No not us – we remain alternatively housed.  This is a movie titled “Homeless for the Holidays.”  I was sent a dvd copy to review and I was looking forward to watching the movie. I thought it might relevant to our situation – maybe I’d identify with the story.  But I didn’t.  And I found it a bit unbelievable for the first half – but I liked the ending.

Briefly the story is this – Jack, a heartless (of course) executive (in an ad agency) loses his job because a typo on a cleaning fluid label leads to hundreds of people being poisoned.  The even more heartless boss of the agency makes him the sacrificial lamb much to the delight of his less talented but very ambitious co-worker.  So first of all we start with a far fetched beginning.  Then it turns out that a competitor has been wanting to hire him (and he knows this) but instead of moving his family to take a job in his field with this firm (probably with even more pay) he applies for a job at the used car lot run by the sleezy guy who sold an elderly lady in a walker a car that had to be push started!  (I couldn’t take this seriously).  

This sorry fellow (who spends the first half of the movie feeling sorry for himself) finally ends up in a penguin suit working for minimum wage at a local hamburger stand where he is mocked by his old co-worker (Wesley).  In the meantime the phones and cable tv have been turned off, Jack’s car repossessed, creditors are calling (or were until the phone was turned off) and Mom has gone to the social services to apply for food stamps (which she’s originally confirmed eligible for and then denied because their minivan is paid off and therefore an asset that counts against them).  I actually found this part of the movie more true to life than any other part.

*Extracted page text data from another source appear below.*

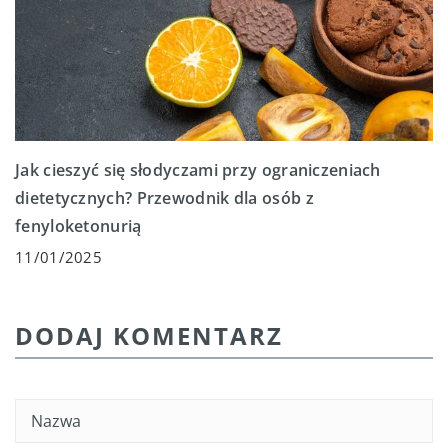
Jak cieszyć się słodyczami przy ograniczeniach
dietetycznych? Przewodnik dla osób z
fenyloketonurią
11/01/2025
DODAJ KOMENTARZ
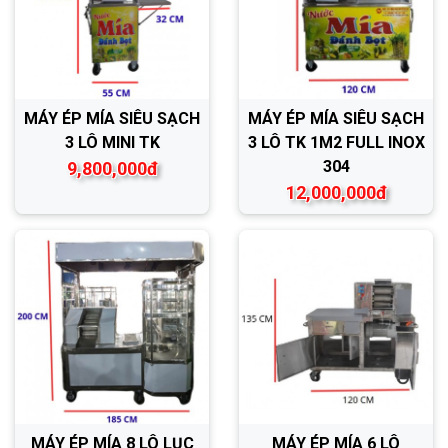
MÁY ÉP MÍA SIÊU SẠCH
MÁY ÉP MÍA SIÊU SẠCH
3 LÔ MINI TK
3 LÔ TK 1M2 FULL INOX
304
9,800,000đ
12,000,000đ
MÁY ÉP MÍA 8 LÔ LỤC
MÁY ÉP MÍA 6 LÔ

There’s a back story about the unethical boss at the ad firm trying to keep this guy from going to the competition (which he wasn’t showing any inclination to do anyway) by dangling the possiblity of being rehired.   The sleezy ambitious co-worker gets in on it and tells Jack that he’ll get a Christmas bonus if he calls the competition and says he’s not interested.  So the idiot does just that without even listening to the offer. 

But the bills are piling up because even though Jack has a job it isn’t enough to pay the bills and support the family. So certain of a warm welcome now that he’s turned down the competition, he goes back to his old firm to pitch some new concepts for environmentally responsible products.  Sorry – the sleezy boss has no interest in rehiring Jack, and, sorry again, there’s no bonus.  Oops.  Looks like he shouldn’t have said no to the competition after all.  As Wesley says “we all look out for numero uno.” 

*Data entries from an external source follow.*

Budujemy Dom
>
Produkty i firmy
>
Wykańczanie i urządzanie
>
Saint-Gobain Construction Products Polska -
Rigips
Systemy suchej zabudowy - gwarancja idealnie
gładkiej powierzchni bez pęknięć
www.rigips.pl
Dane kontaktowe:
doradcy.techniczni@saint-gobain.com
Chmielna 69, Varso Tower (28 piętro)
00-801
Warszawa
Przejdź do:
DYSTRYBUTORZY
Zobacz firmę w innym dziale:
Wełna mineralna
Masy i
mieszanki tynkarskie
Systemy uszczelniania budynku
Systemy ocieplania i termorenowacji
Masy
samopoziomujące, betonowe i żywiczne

If they don’t have $5,000 by December 20 they are out on the street.  With nowhere else to turn Jack goes to the pastor of his church (mind you Jack hasn’t been much of a supporter of the church or its ministries) and he’s told that the Feed the Needy Fund only raised $72 and there are 14 church families facing foreclosure.  The utilities are turned off but Mom keeps up the family spirit by lighting a fire and candles.  This is a turn around for her because she’s been nagging her husband to get a real job and pay the bills.  The kids tell Jack that even though there’s no heat (the issue of things like the food spoiling in the refrigerator doesn’t come up) and their classmates mock them it’s worth it because they get to spend more time with daddy sitting around the fire singing carols.  Walking to church on Christmas eve they give their last few dollars to a homeless man on the street even though it  means going hungry themselves.  The homeless man yells “God Bless you kids and I hope you get good grades in school and a good job and never get laid off!”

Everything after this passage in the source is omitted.